4.4 Write Path & Query Routing
- Application SQL: standard SQL, no modifications needed
- PostgreSQL query layer: Parser → Planner → Executor, pg_mooncake embedded via hooks
- Auto routing: Planner identifies query type, auto-selects optimal path
- Dual engine execution: row → PG Heap; column → DuckDB + Parquet
- Auto sync: data remains unified across both stores
5. Application Scenarios
Scenario 1: Oracle Data Warehouse Migration
Oracle types, syntax, and function behaviors are fully compatible. HTAP capabilities arrive with migration — no need to rebuild the analytics pipeline.
Scenario 2: AI Agent Mixed Queries
Point queries go through row store, aggregations through column store — one connection for everything. Real-time consistent data, improved Agent response and decision quality.
Scenario 3: Real-Time Risk Control
Transactions written while column store queries simultaneously. Risk rules trigger in real time, dropping from minutes to sub-second latency.
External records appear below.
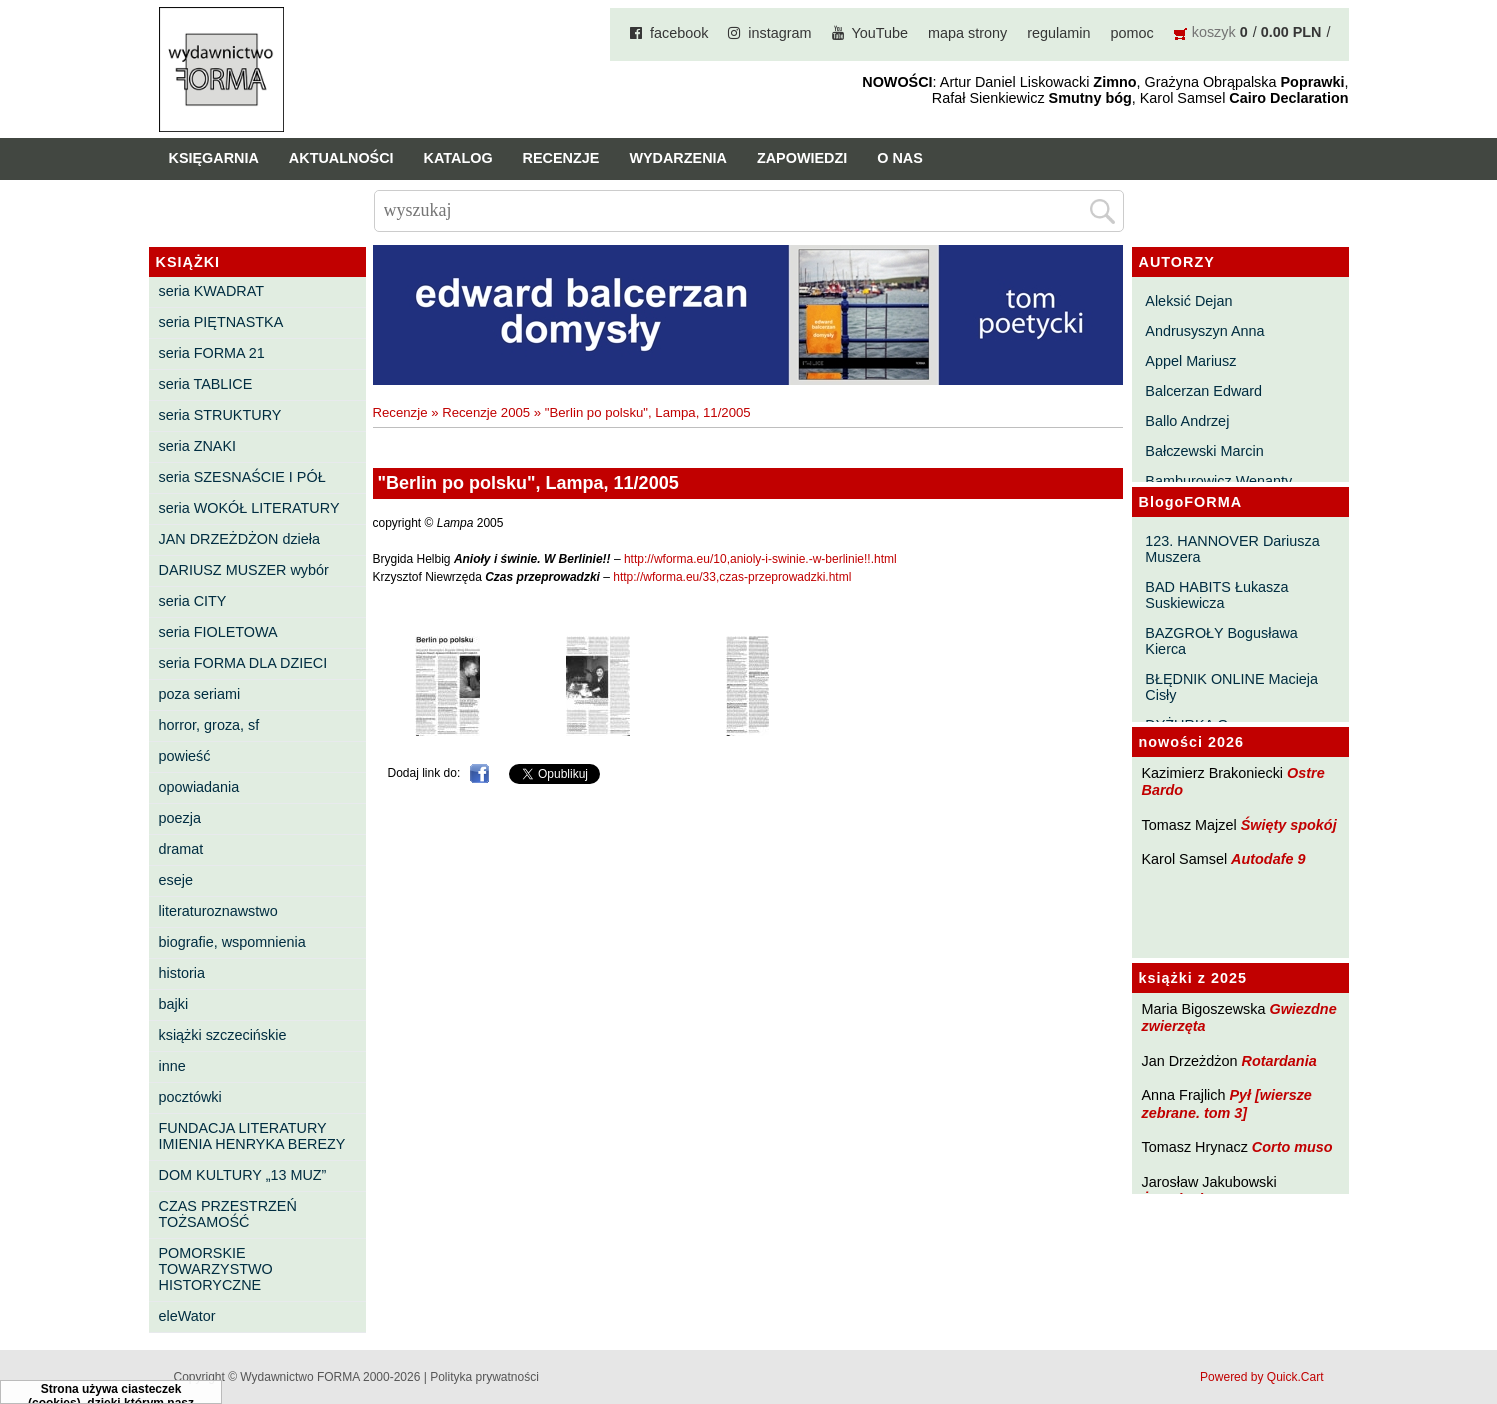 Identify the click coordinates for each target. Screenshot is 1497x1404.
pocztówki (190, 1097)
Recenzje (561, 158)
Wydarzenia (678, 158)
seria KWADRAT (212, 291)
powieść (185, 756)
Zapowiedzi (802, 158)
6. Open Source Release Plan
- Release: Planned alongside IvorySQL 6.0
- Components: Three core modules — ivy_mooncake, ivy_duckdb, ivy_moonlink
Note: A preview version 1.0 beta1 is already available.
7. Summary
The IvorySQL HTAP Real-Time Lakehouse Access Engine is a strategic move by the IvorySQL community in database architecture evolution. Built on pg_mooncake and validated by industry leaders like Databricks, it fills the twin gaps of independent open-source maintenance and Oracle migration capabilities. Through row-column store fusion, smart routing, and automatic synchronization, it achieves real-time unification of transactions and analytics in a single database — delivering practical solutions for AI Agent queries, real-time risk control, and Oracle migration. With the open-source release of version 6.0, the IvorySQL community will provide enterprises with a truly open, independently evolvable, Oracle-compatible HTAP infrastructure.